» **Excerpted data**:
━━━━━━━━━━━━━━━━━━━━━━━━━━━━━━

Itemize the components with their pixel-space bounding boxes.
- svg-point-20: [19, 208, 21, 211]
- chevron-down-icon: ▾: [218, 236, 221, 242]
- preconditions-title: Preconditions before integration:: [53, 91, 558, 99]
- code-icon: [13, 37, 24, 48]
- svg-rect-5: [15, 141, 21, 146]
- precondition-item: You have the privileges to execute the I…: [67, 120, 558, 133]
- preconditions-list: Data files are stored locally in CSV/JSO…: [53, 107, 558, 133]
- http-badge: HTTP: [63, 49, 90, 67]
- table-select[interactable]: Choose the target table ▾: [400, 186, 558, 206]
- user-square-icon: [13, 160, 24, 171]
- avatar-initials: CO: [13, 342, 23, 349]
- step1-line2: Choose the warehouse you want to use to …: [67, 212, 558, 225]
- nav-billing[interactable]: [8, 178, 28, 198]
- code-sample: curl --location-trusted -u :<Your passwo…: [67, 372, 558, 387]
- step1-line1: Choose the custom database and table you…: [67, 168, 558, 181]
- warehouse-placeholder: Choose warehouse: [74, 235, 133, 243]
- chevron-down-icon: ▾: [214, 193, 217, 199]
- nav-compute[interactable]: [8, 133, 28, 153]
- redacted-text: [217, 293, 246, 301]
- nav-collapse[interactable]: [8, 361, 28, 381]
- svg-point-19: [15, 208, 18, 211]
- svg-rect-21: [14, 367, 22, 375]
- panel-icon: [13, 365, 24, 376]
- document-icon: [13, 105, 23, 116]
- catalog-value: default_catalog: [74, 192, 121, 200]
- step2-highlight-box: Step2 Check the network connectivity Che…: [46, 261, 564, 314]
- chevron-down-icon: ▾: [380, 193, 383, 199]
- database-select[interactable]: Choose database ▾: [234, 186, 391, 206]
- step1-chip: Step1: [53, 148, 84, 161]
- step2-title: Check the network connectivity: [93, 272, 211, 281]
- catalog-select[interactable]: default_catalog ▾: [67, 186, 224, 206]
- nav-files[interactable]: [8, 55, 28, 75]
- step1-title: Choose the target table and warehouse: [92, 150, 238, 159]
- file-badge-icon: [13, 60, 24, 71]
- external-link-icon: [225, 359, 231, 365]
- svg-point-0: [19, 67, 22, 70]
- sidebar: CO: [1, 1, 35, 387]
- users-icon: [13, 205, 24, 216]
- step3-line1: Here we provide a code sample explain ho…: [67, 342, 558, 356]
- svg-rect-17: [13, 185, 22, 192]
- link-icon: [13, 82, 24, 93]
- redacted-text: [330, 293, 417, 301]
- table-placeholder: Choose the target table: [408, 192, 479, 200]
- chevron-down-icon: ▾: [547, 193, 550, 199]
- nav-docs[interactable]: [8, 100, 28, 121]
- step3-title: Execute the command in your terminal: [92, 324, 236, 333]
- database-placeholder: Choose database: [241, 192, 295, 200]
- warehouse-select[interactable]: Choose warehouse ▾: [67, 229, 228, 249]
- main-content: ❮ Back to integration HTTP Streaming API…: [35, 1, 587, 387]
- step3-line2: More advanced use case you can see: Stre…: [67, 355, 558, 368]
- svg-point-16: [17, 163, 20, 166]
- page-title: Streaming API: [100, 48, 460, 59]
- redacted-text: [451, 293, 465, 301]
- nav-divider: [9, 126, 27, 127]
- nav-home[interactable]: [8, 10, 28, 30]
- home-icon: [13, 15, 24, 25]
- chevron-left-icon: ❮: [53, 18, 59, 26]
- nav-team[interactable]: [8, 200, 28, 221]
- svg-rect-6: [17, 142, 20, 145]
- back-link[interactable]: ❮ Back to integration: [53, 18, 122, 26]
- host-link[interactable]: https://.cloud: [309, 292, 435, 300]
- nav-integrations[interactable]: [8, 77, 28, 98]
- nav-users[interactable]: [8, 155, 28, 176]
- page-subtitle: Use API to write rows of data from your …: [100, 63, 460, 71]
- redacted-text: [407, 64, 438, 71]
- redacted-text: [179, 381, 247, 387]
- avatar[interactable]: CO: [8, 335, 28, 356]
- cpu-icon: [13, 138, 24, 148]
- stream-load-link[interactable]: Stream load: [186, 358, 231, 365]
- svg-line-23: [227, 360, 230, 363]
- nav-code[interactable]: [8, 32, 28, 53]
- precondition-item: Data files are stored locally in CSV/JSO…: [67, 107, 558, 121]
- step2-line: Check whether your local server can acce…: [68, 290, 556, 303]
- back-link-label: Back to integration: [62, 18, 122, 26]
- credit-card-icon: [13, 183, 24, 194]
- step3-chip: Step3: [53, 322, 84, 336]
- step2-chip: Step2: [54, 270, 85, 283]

━━━━━━━━━━━━━━━━━━━━━━━━━━━━━━

» **Activity**:
Going through the listing above, copy out every line that has the string "database".

» **Answer to the problem**:
- step1-line1: Choose the custom database and table you…: [67, 168, 558, 181]
- database-select[interactable]: Choose database ▾: [234, 186, 391, 206]
- database-placeholder: Choose database: [241, 192, 295, 200]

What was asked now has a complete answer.